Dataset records
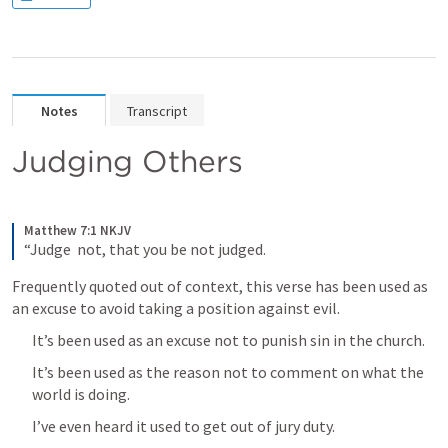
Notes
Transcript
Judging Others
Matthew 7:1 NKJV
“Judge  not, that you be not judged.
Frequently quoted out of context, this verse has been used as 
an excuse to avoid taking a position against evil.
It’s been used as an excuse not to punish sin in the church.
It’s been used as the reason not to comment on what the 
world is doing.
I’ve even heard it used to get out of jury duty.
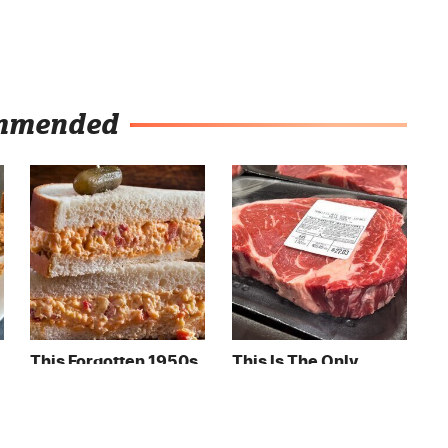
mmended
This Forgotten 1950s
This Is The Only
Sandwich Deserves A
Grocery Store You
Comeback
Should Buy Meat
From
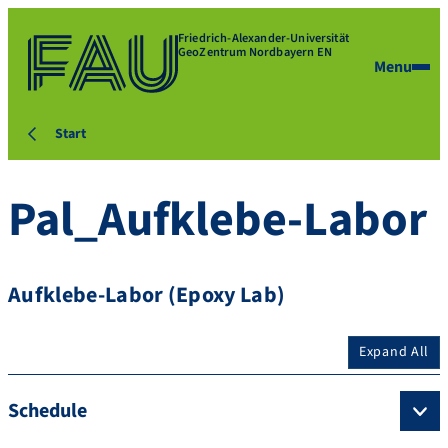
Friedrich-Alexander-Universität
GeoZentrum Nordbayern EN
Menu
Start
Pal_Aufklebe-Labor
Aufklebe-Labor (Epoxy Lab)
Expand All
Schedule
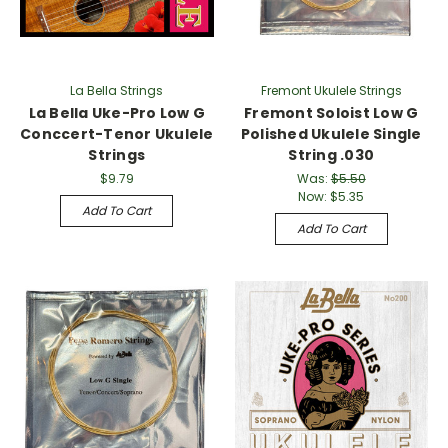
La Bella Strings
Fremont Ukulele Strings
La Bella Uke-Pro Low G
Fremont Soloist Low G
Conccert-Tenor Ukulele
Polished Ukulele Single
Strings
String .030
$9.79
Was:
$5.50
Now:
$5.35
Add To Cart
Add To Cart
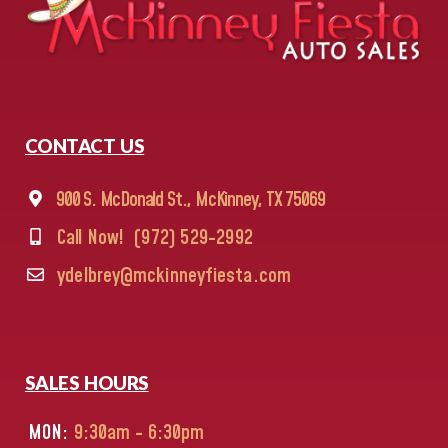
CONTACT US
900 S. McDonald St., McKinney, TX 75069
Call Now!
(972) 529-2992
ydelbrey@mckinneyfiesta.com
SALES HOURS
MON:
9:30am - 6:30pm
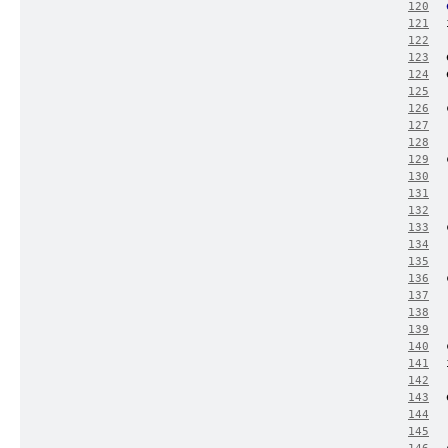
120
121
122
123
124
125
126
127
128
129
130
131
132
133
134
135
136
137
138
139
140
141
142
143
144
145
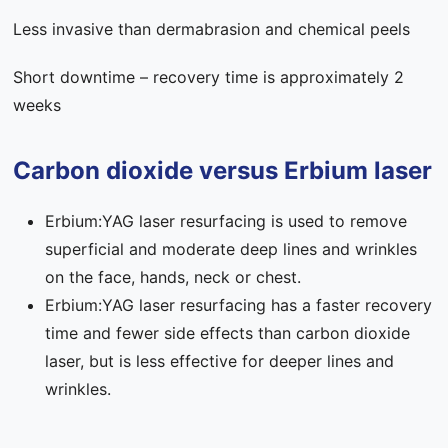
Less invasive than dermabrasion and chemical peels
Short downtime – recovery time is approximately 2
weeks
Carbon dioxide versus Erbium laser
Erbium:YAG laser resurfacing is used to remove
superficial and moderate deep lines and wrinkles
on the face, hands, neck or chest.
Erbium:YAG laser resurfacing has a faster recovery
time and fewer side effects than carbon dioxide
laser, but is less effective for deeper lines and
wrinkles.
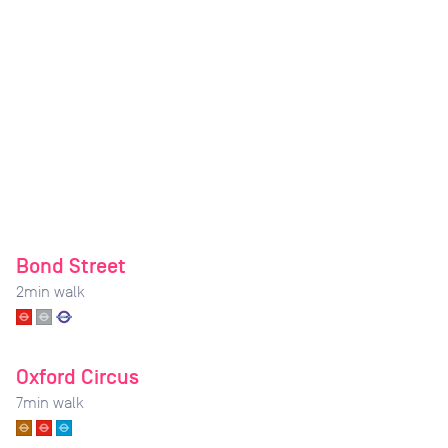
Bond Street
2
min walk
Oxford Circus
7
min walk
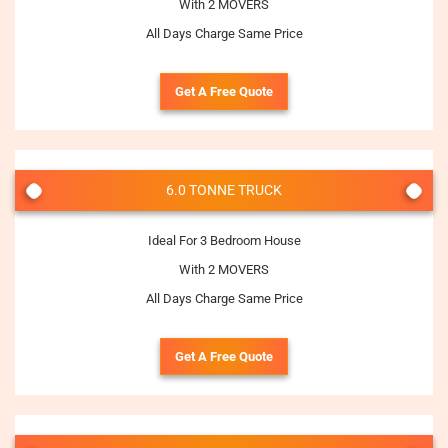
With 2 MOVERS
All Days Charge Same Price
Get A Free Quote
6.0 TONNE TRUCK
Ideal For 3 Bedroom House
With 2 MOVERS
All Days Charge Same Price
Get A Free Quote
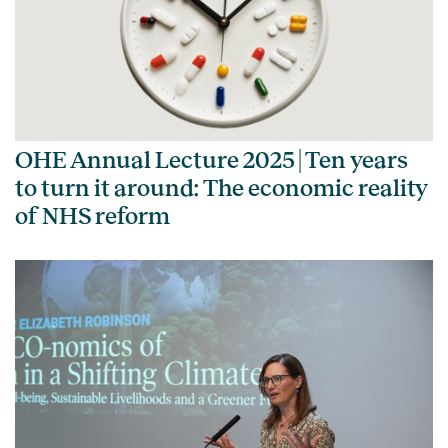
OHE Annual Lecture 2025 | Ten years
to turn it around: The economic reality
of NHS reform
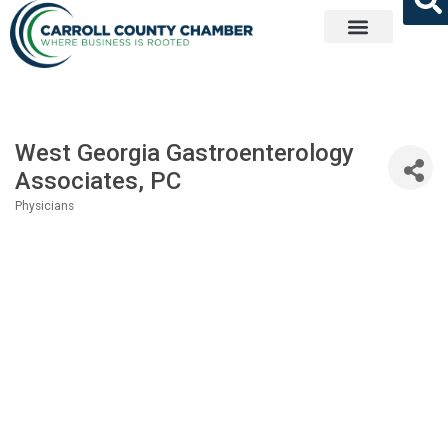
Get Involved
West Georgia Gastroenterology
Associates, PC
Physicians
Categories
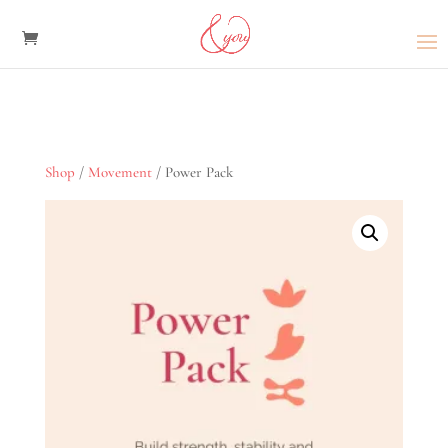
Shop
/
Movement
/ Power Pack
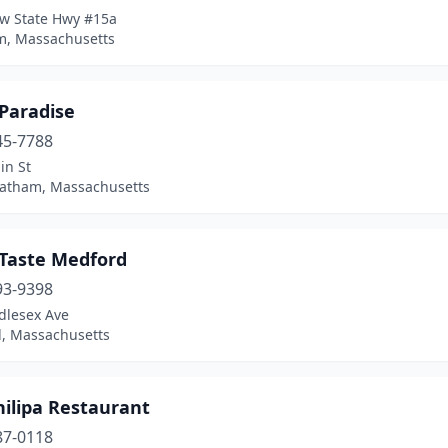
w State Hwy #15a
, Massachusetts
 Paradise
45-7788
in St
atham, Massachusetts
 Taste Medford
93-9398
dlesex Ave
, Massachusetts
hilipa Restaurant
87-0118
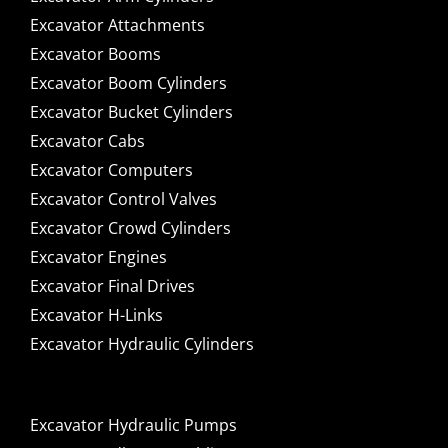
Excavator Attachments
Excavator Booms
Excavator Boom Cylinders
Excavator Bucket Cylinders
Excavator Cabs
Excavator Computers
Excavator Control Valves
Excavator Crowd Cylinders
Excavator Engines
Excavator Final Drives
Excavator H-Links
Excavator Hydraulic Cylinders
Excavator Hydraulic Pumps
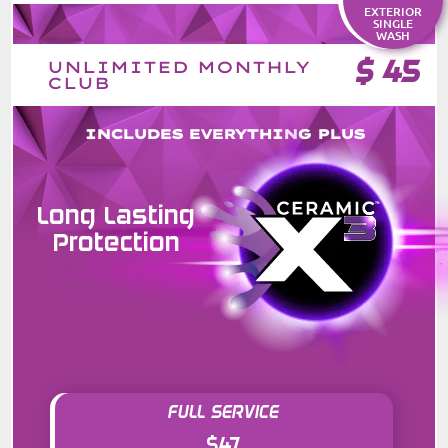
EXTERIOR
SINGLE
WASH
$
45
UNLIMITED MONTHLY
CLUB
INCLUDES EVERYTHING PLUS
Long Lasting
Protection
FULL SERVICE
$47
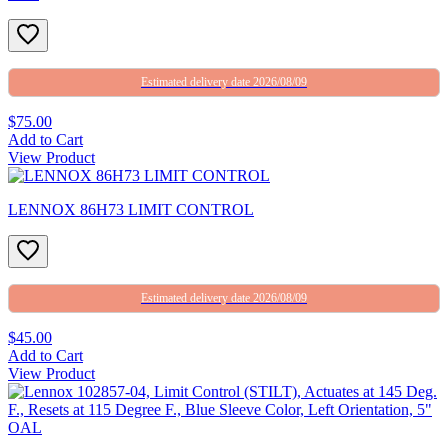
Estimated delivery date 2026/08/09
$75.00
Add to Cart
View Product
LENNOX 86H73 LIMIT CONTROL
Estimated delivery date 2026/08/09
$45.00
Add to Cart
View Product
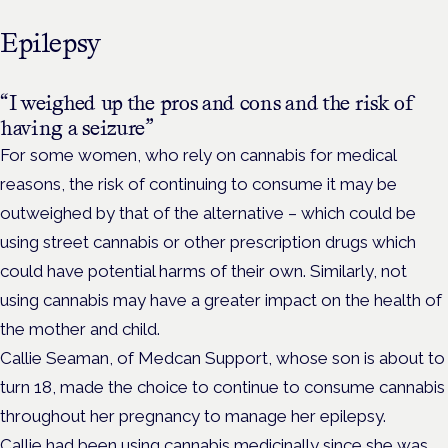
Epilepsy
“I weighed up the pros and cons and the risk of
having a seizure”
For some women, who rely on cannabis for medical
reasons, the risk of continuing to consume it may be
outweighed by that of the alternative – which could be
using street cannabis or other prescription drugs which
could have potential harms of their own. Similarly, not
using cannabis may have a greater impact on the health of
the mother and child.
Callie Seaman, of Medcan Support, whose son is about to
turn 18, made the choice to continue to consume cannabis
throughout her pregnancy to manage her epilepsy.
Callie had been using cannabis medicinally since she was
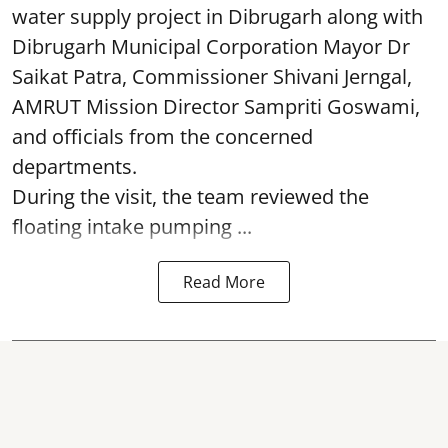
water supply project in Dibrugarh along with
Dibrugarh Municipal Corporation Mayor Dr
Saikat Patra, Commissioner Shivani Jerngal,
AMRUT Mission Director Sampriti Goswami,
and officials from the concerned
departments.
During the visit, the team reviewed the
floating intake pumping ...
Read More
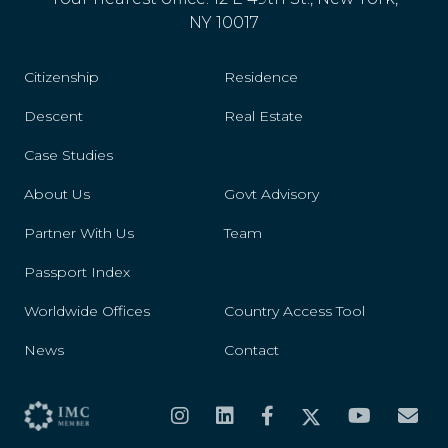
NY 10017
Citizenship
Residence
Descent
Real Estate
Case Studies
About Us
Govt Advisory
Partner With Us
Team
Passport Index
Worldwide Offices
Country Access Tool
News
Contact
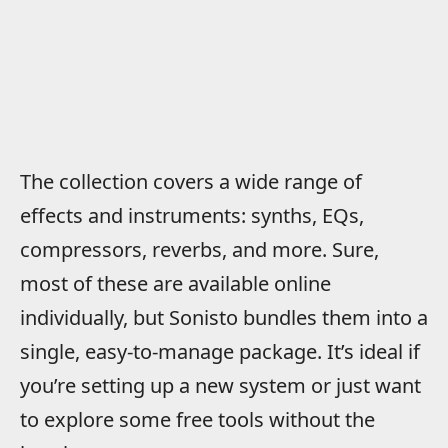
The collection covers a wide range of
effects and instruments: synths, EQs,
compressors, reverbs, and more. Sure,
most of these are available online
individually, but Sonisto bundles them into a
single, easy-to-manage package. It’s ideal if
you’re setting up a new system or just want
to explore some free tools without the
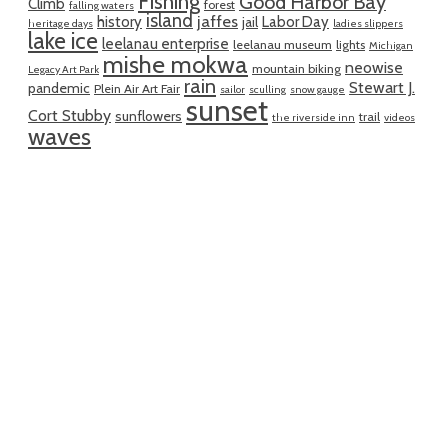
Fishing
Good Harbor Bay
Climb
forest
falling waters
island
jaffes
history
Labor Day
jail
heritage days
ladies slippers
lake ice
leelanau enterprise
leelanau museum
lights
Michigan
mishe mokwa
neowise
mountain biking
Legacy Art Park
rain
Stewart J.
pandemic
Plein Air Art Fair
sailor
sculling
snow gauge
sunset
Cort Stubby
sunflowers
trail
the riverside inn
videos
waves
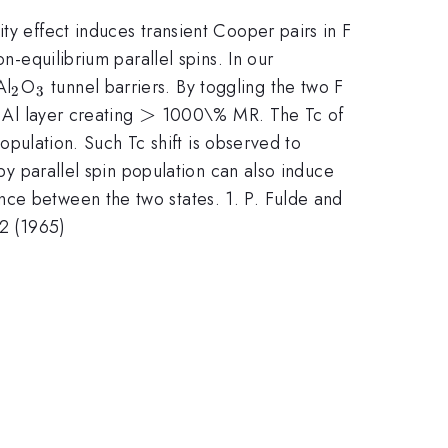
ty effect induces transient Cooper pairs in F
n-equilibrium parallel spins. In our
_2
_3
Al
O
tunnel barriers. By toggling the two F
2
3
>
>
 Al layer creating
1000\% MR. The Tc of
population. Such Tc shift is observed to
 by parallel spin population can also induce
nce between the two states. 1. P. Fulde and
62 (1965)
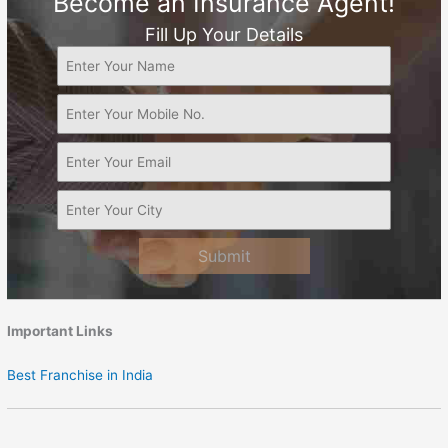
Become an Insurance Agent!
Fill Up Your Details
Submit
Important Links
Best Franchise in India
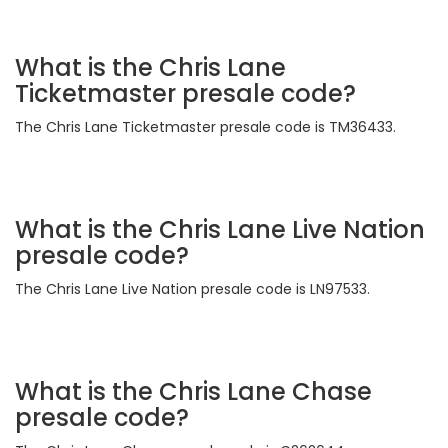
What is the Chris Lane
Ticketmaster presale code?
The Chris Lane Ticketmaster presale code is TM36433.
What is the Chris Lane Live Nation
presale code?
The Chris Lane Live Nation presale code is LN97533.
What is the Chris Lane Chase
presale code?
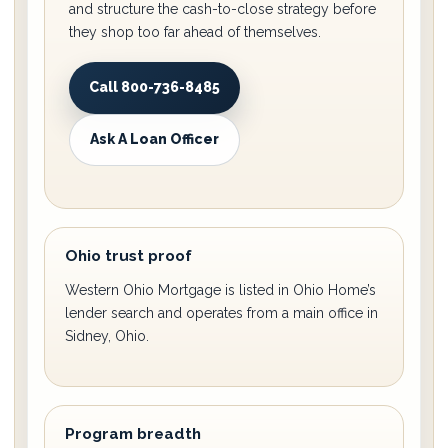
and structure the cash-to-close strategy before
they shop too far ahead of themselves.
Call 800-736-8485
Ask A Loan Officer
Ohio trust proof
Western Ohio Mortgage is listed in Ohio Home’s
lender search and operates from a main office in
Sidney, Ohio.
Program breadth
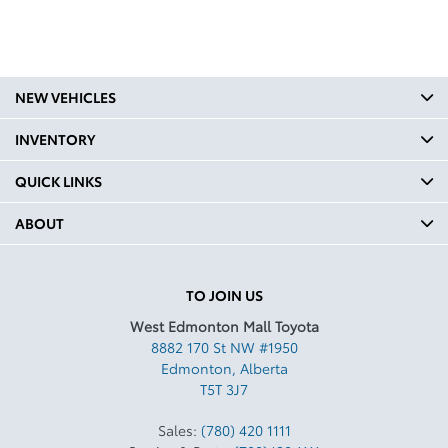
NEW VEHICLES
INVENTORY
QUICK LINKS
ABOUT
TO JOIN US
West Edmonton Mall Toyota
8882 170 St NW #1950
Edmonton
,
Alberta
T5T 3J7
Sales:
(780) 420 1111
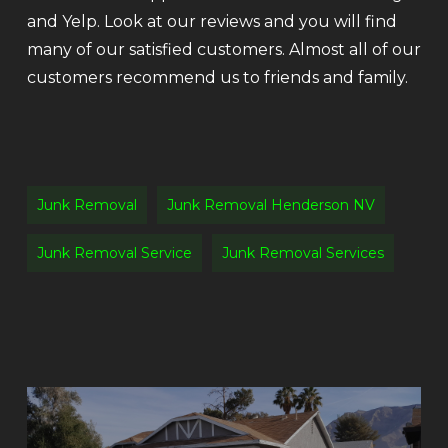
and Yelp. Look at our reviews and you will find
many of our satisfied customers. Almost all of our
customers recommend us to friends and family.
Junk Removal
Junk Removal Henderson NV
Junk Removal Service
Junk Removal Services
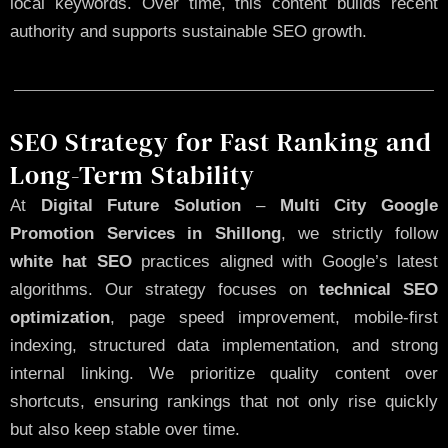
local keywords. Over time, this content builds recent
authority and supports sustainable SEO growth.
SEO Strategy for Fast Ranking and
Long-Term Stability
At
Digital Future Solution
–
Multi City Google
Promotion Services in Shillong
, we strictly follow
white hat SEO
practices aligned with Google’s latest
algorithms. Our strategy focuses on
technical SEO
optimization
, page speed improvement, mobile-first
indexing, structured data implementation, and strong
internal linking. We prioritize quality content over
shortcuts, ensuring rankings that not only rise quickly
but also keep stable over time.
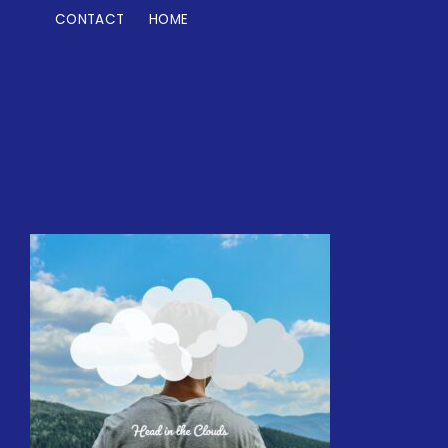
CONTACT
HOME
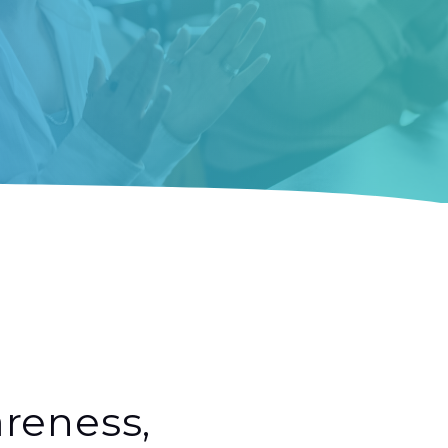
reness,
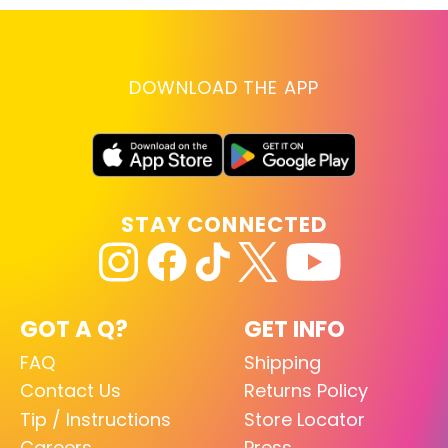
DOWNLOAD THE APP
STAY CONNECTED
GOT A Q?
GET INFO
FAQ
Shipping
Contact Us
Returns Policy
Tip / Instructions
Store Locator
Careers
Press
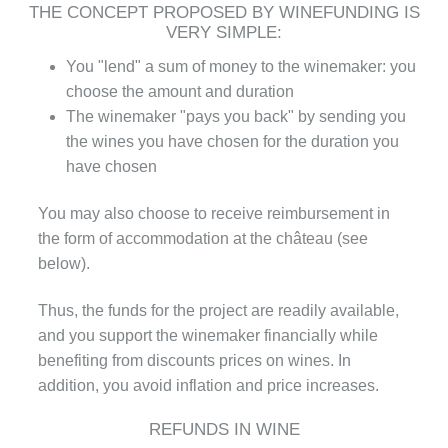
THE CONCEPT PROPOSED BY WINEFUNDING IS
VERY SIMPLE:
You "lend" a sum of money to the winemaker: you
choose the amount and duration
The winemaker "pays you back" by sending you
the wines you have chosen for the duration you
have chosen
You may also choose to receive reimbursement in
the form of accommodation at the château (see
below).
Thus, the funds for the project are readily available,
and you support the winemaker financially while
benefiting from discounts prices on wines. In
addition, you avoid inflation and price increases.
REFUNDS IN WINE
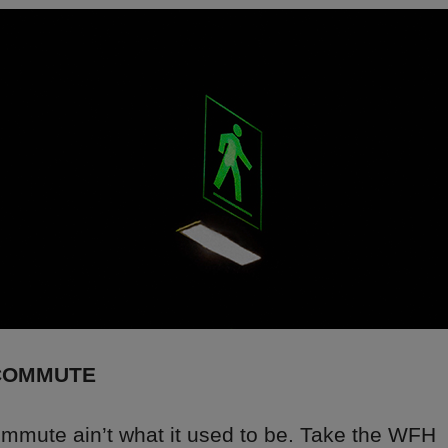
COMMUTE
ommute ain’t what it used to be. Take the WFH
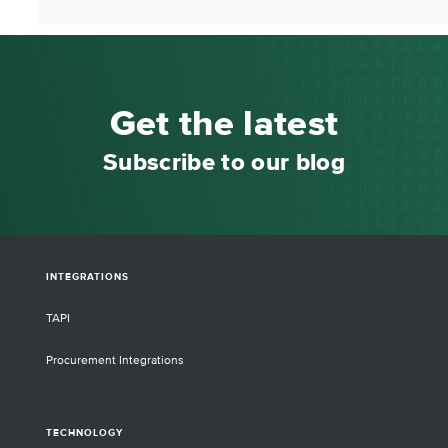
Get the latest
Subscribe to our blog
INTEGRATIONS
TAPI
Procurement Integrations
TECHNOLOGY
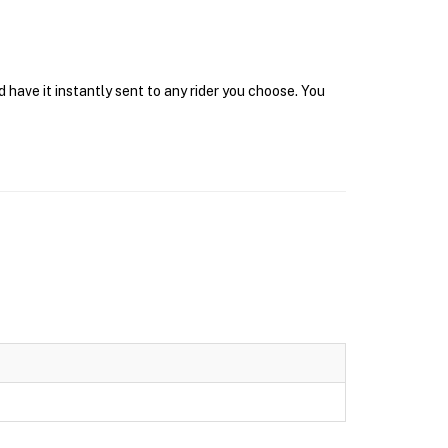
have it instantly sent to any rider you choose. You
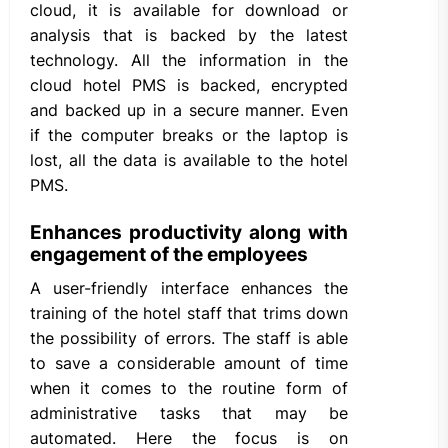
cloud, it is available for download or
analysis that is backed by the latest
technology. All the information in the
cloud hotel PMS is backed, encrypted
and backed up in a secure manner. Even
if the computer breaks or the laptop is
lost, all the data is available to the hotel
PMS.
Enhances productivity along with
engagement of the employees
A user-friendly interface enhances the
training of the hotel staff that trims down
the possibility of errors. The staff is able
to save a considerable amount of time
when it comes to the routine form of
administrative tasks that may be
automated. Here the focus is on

ACTIVITY
Transcribe exactly the lines that run from the first line of the records above through the line with "superficial and moderate", and include both of those lines; pictures stay out.

THE COMPLETED TASK
Notes
Transcript
Judging Others
Matthew 7:1 NKJV
“Judge  not, that you be not judged.
Frequently quoted out of context, this verse has been used as 
an excuse to avoid taking a position against evil.
It’s been used as an excuse not to punish sin in the church.
It’s been used as the reason not to comment on what the 
world is doing.
I’ve even heard it used to get out of jury duty.
mmended
This Forgotten 1950s
This Is The Only
Sandwich Deserves A
Grocery Store You
Comeback
Should Buy Meat
From
Friedrich-Alexander-Universität
GeoZentrum Nordbayern EN
Menu
Start
Pal_Aufklebe-Labor
Aufklebe-Labor (Epoxy Lab)
Expand All
Schedule
La Bella Strings
Fremont Ukulele Strings
La Bella Uke-Pro Low G
Fremont Soloist Low G
Conccert-Tenor Ukulele
Polished Ukulele Single
Strings
String .030
$9.79
Was:
$5.50
Now:
$5.35
Add To Cart
Add To Cart
CONTACT US
900 S. McDonald St., McKinney, TX 75069
Call Now!
(972) 529-2992
ydelbrey@mckinneyfiesta.com
SALES HOURS
MON:
9:30am - 6:30pm
120
121
122
123
124
125
126
127
128
129
130
131
132
133
134
135
136
137
138
139
140
141
142
143
144
145
Less invasive than dermabrasion and chemical peels
Short downtime – recovery time is approximately 2
weeks
Carbon dioxide versus Erbium laser
Erbium:YAG laser resurfacing is used to remove
superficial and moderate deep lines and wrinkles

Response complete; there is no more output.